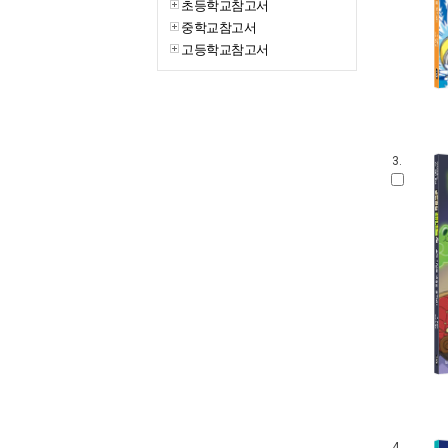
초등학교참고서
중학교참고서
고등학교참고서
3.
4.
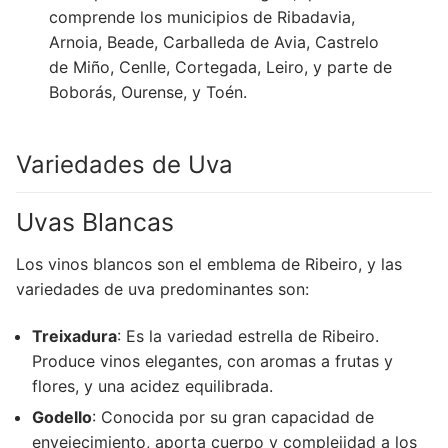
comprende los municipios de Ribadavia,
Arnoia, Beade, Carballeda de Avia, Castrelo
de Miño, Cenlle, Cortegada, Leiro, y parte de
Boborás, Ourense, y Toén.
Variedades de Uva
Uvas Blancas
Los vinos blancos son el emblema de Ribeiro, y las
variedades de uva predominantes son:
Treixadura
: Es la variedad estrella de Ribeiro.
Produce vinos elegantes, con aromas a frutas y
flores, y una acidez equilibrada.
Godello
: Conocida por su gran capacidad de
envejecimiento, aporta cuerpo y complejidad a los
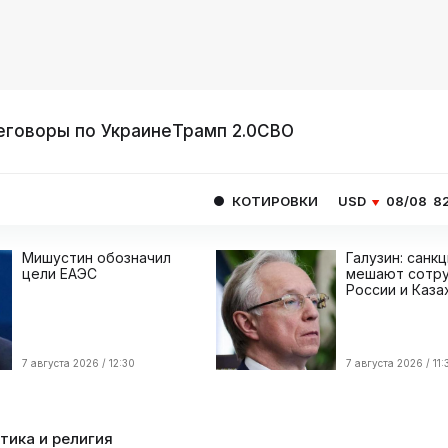
еговоры по Украине
Трамп 2.0
СВО
КОТИРОВКИ
USD
08/08
82.1665
EUR
Мишустин обозначил
Галузин: санк
цели ЕАЭС
мешают сотру
России и Каза
7 августа 2026 / 12:30
7 августа 2026 / 11:
тика и религия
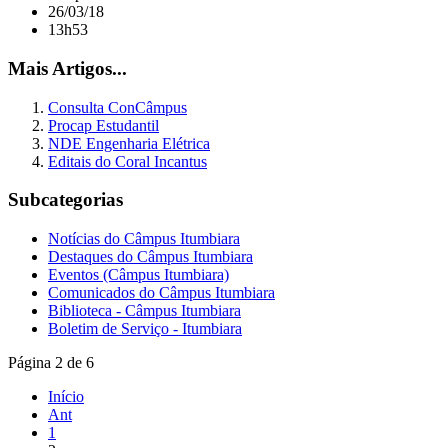
26/03/18
13h53
Mais Artigos...
Consulta ConCâmpus
Procap Estudantil
NDE Engenharia Elétrica
Editais do Coral Incantus
Subcategorias
Notícias do Câmpus Itumbiara
Destaques do Câmpus Itumbiara
Eventos (Câmpus Itumbiara)
Comunicados do Câmpus Itumbiara
Biblioteca - Câmpus Itumbiara
Boletim de Serviço - Itumbiara
Página 2 de 6
Início
Ant
1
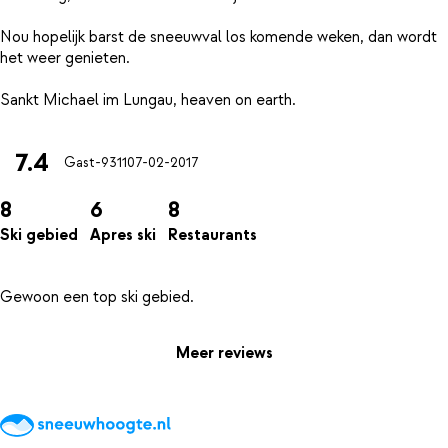
Nou hopelijk barst de sneeuwval los komende weken, dan wordt
het weer genieten.
7.4
Gast-9311
07-02-2017
8
6
8
Ski gebied
Apres ski
Restaurants
Meer reviews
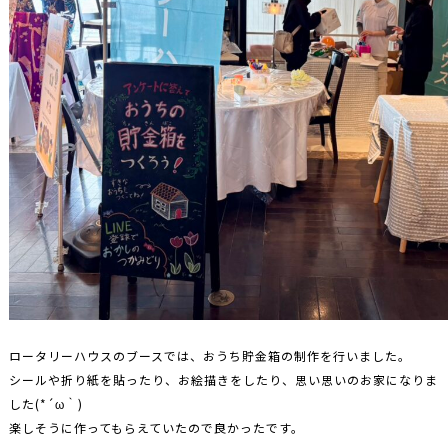
ロータリーハウスのブースでは、おうち貯金箱の制作を行いました。
シールや折り紙を貼ったり、お絵描きをしたり、思い思いのお家になりま
した(*´ω｀)
楽しそうに作ってもらえていたので良かったです。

> _WHAT THE TASK REQUIRES_
Over the whole listing above, give the number of lines in which "Itumbiara" occurs, and no other words.

> _WRITTEN ANSWER_
6